Mais, à la charnière des XXe et XXIe siècles, c’est aussi l’idée de littérature que nous souhaitons questionner, saisie dans les métamorphoses qui l’affectent ou dans la mobilité de ses usages sociaux ; c’est encore notre conception même de la critique et de l’histoire littéraires, et, plus largement, des études littéraires. « Critiquer, c’est se souvenir », écrivait, il y a un demi-siècle de cela, Georges Poulet. La définition dérive de celle proposée par Proust pour qui tout critique doit nourrir l’ambition de pourvoir le lecteur d’une « mémoire improvisée », autrement dit de réaliser le miracle que le lecteur fasse l’expérience d’une mémoire autre devenue sienne. Ainsi comprise, la critique s’accomplirait en faisant participer le lecteur d’une vaste scène de reconnaissance. Il y a, bien entendu, bien d’autres façons d’envisager la critique littéraire et, par-delà celle-ci, l’idée de littérature, mais c’est l’une de celles que nous a léguées le XXe siècle. Et il nous revient à nous, qui en sommes les enfants, d’en dégager les enjeux.

Axes suggérés :

  • L’anagnôrisis dans les poétiques des littératures des XXe et XXIe siècles.
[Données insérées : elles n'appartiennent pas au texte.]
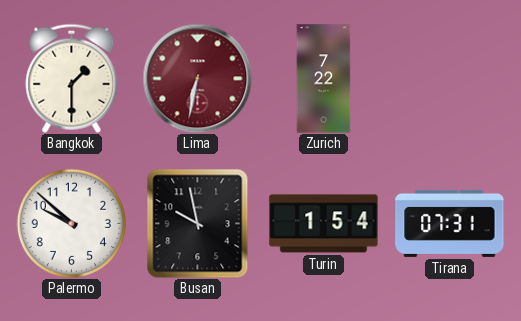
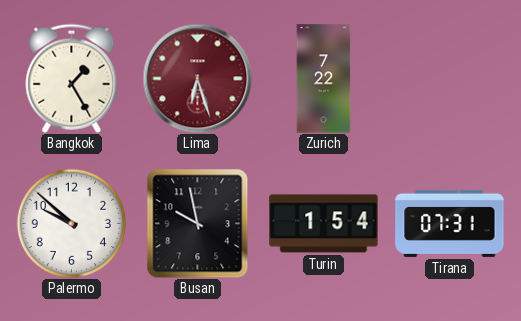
Bangkok: 1:30 -> 1:25
Lima: 6:32 -> 6:27
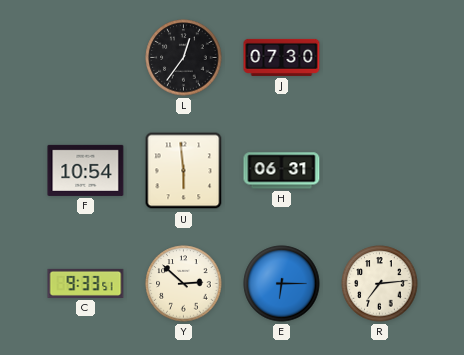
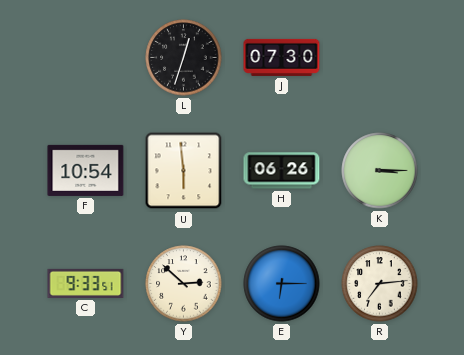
L: 12:36 -> 12:33
H: 06:31 -> 06:26
K: none -> 3:15
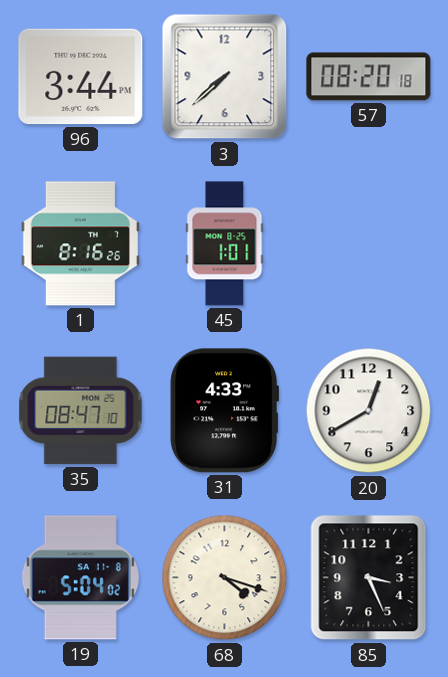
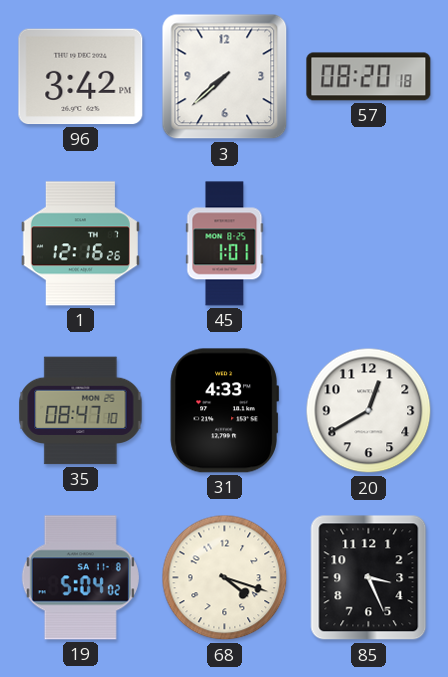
96: 3:44 -> 3:42
1: 8:16 -> 12:16
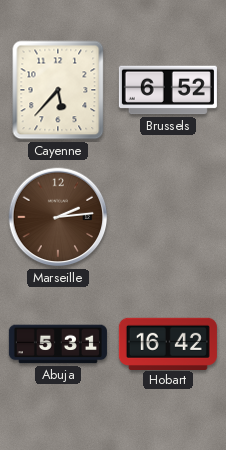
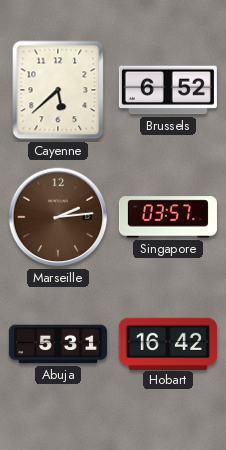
Cayenne: 5:37 -> 5:38
Singapore: none -> 03:57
Comment ce procédé clef de la dramaturgie et de la construction fictionnelle a-t-il été réinvesti ? Comment s’inscrit-il dans une dimension métalittéraire qui met en question, en l’actualisant, son caractère artificiel ?
  • La question de l'histoire littéraire du XXe siècle : quel bilan actuellement, et quel héritage pour le XXIe siècle ? Qu'est-ce qu'être un contemporanéiste ? Quelle ambition, pour quelle reconnaissance ?

Les propositions de contribution (20-30 lignes), assorties d’une brève notice bio-bibliographique, sont à envoyer avant le 21 juin 2019 à l’adresse suivante : reconnaissanceslitteraires@yahoo.com. La réponse du comité de rédaction sera délivrée vers la mi-juillet. Les auteurs dont les propositions auront été retenues devront faire parvenir leur texte (35000 signes maximum, espaces comprises) avant le 1er novembre 2019.

 

[1] Walter Benjamin, « Conversation avec André Gide », Die Literarische Welt, 17 février 1928, Sur Proust, trad. R. Kahn, Caen, Nous, 2010, p. 100.

[2] Terence Cave, Recognitions. A Study in Poetics, Oxford, Clarendon Press, 1988, p. 1.

[3] Northrop Frye, L'Ecriture profane, Essai sur la structure du romanesque, traduit de l'anglais par Cornelius Crowley, Strasbourg, Circé, 1998, p. 62. Voir également Northrop Frye, Fables of Identity. Studies in Poetic Mythology, New York-London, Harcourt Brace Jovanovich, 1963.